Goal of the exercise -
With both ends included, repeat exactly the lines of the entries below from the one containing "asociaciones de segundo" down to the one containing "personas hablen de", and no others.

START Provided entries

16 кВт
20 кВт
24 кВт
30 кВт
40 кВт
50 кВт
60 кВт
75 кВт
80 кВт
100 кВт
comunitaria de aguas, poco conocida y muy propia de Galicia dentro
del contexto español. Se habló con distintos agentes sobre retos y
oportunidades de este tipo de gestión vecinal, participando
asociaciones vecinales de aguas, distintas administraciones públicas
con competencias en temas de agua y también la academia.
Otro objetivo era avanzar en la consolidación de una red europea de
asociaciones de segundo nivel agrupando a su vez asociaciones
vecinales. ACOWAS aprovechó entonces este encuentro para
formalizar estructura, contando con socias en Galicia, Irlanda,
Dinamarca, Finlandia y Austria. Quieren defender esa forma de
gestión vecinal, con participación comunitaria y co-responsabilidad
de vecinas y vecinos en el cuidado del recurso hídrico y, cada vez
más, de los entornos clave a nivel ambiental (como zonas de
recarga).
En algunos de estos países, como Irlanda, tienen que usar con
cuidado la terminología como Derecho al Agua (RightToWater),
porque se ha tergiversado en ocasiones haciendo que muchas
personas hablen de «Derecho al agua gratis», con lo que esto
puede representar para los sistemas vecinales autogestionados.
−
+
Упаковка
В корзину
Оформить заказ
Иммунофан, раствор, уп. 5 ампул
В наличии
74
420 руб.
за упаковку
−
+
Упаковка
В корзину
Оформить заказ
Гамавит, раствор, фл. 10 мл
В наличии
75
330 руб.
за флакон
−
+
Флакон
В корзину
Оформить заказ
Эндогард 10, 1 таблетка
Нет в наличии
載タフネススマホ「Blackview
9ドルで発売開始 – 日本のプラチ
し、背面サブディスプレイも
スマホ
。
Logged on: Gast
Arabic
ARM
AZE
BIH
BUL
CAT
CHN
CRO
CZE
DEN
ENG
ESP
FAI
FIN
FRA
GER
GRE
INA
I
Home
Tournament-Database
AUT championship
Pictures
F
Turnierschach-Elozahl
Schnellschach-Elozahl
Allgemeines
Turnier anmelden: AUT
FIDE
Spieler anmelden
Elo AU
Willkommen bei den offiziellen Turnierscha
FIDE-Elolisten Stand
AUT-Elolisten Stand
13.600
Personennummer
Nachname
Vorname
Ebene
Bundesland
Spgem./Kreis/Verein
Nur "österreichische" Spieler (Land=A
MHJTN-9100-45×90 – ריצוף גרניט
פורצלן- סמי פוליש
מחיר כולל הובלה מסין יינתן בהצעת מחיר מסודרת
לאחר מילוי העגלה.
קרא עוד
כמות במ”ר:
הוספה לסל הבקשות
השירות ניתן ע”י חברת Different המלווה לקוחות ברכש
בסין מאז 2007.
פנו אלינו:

END Provided entries

Exercise result -
asociaciones de segundo nivel agrupando a su vez asociaciones
vecinales. ACOWAS aprovechó entonces este encuentro para
formalizar estructura, contando con socias en Galicia, Irlanda,
Dinamarca, Finlandia y Austria. Quieren defender esa forma de
gestión vecinal, con participación comunitaria y co-responsabilidad
de vecinas y vecinos en el cuidado del recurso hídrico y, cada vez
más, de los entornos clave a nivel ambiental (como zonas de
recarga).
En algunos de estos países, como Irlanda, tienen que usar con
cuidado la terminología como Derecho al Agua (RightToWater),
porque se ha tergiversado en ocasiones haciendo que muchas
personas hablen de «Derecho al agua gratis», con lo que esto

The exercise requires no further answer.